Work task - Please repeat the data shown below, word for word.

::: Data records

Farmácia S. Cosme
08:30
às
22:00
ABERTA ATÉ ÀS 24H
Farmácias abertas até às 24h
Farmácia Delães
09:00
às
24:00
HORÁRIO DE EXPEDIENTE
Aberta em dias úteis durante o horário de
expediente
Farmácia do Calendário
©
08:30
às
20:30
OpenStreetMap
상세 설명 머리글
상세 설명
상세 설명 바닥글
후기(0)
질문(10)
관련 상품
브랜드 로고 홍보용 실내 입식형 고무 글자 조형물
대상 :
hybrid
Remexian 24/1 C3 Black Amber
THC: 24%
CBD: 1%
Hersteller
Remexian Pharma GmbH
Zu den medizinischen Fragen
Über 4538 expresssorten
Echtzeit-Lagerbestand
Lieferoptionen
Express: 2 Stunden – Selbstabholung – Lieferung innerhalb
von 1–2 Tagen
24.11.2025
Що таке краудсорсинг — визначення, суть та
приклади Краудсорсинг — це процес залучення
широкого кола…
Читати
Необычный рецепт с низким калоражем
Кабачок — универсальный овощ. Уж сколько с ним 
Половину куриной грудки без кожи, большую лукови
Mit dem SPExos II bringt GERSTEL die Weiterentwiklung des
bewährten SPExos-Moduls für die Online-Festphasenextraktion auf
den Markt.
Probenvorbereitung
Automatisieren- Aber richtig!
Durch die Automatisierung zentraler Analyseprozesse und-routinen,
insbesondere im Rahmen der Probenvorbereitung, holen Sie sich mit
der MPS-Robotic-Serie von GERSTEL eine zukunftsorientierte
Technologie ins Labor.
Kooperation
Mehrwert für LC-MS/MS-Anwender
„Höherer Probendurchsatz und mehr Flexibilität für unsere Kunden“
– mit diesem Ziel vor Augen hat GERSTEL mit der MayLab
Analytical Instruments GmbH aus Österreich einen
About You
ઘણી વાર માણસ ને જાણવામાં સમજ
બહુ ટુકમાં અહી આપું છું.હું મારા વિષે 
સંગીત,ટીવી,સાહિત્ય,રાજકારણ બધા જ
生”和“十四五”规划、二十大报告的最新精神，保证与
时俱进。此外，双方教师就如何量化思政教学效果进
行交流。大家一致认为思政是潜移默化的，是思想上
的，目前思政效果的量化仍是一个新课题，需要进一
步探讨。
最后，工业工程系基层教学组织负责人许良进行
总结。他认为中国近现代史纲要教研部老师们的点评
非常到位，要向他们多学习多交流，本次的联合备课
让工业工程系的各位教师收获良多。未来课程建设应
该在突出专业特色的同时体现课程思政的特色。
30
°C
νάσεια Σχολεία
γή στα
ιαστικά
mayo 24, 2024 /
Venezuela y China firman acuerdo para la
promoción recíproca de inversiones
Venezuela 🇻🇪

::::::

Response to the exercise -
Farmácia S. Cosme
08:30
às
22:00
ABERTA ATÉ ÀS 24H
Farmácias abertas até às 24h
Farmácia Delães
09:00
às
24:00
HORÁRIO DE EXPEDIENTE
Aberta em dias úteis durante o horário de
expediente
Farmácia do Calendário
©
08:30
às
20:30
OpenStreetMap
상세 설명 머리글
상세 설명
상세 설명 바닥글
후기(0)
질문(10)
관련 상품
브랜드 로고 홍보용 실내 입식형 고무 글자 조형물
대상 :
hybrid
Remexian 24/1 C3 Black Amber
THC: 24%
CBD: 1%
Hersteller
Remexian Pharma GmbH
Zu den medizinischen Fragen
Über 4538 expresssorten
Echtzeit-Lagerbestand
Lieferoptionen
Express: 2 Stunden – Selbstabholung – Lieferung innerhalb
von 1–2 Tagen
24.11.2025
Що таке краудсорсинг — визначення, суть та
приклади Краудсорсинг — це процес залучення
широкого кола…
Читати
Необычный рецепт с низким калоражем
Кабачок — универсальный овощ. Уж сколько с ним 
Половину куриной грудки без кожи, большую лукови
Mit dem SPExos II bringt GERSTEL die Weiterentwiklung des
bewährten SPExos-Moduls für die Online-Festphasenextraktion auf
den Markt.
Probenvorbereitung
Automatisieren- Aber richtig!
Durch die Automatisierung zentraler Analyseprozesse und-routinen,
insbesondere im Rahmen der Probenvorbereitung, holen Sie sich mit
der MPS-Robotic-Serie von GERSTEL eine zukunftsorientierte
Technologie ins Labor.
Kooperation
Mehrwert für LC-MS/MS-Anwender
„Höherer Probendurchsatz und mehr Flexibilität für unsere Kunden“
– mit diesem Ziel vor Augen hat GERSTEL mit der MayLab
Analytical Instruments GmbH aus Österreich einen
About You
ઘણી વાર માણસ ને જાણવામાં સમજ
બહુ ટુકમાં અહી આપું છું.હું મારા વિષે 
સંગીત,ટીવી,સાહિત્ય,રાજકારણ બધા જ
生”和“十四五”规划、二十大报告的最新精神，保证与
时俱进。此外，双方教师就如何量化思政教学效果进
行交流。大家一致认为思政是潜移默化的，是思想上
的，目前思政效果的量化仍是一个新课题，需要进一
步探讨。
最后，工业工程系基层教学组织负责人许良进行
总结。他认为中国近现代史纲要教研部老师们的点评
非常到位，要向他们多学习多交流，本次的联合备课
让工业工程系的各位教师收获良多。未来课程建设应
该在突出专业特色的同时体现课程思政的特色。
30
°C
νάσεια Σχολεία
γή στα
ιαστικά
mayo 24, 2024 /
Venezuela y China firman acuerdo para la
promoción recíproca de inversiones
Venezuela 🇻🇪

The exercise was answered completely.